We plan for retirement, the holiday dinner we’re hosting, our children’s education, and even summer vacation. But when it comes to planning for and responding to a crisis that can ultimately destroy your business, and subsequently all those fun events you did plan for, most businesses are woefully unprepared.
The time to develop and practice a crisis communications and response plan is right now, not while the warehouse burns or your star employee does the “perp walk” in handcuffs.
At tba, we help businesses plan for and implement crisis response plans that communicate with and reassure a company’s key audiences – from customers to media and the communities in which they operate. The goal is not just to salvage the firm’s reputation but to turn the crisis into an opportunity to demonstrate the company’s commitment, professionalism and reliability.
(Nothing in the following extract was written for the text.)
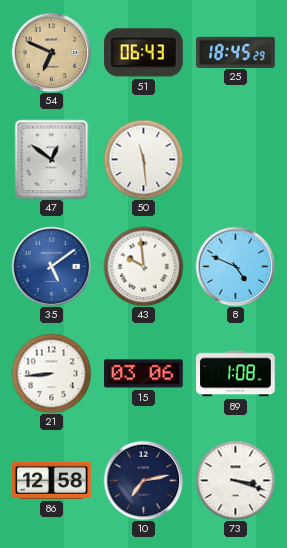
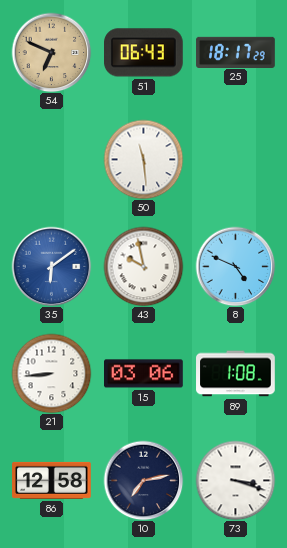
25: 18:45 -> 18:17
47: 12:51 -> none
35: 5:09 -> 6:09
43: 9:59 -> 9:58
None of this can be accomplished if precious time is instead wasted trying to answer the question, “What do we do first?” as the crisis rapidly spins out of control.
Accidents and missteps are going to happen. It’s how you respond that determines the impact on your business. If you can’t, right now, have your crisis communications plan open in front of you within 30 seconds and begin implementing the prescribed response, you are not adequately prepared.
So get a crisis communications plan and make Benjamin Franklin – and your stakeholders – proud.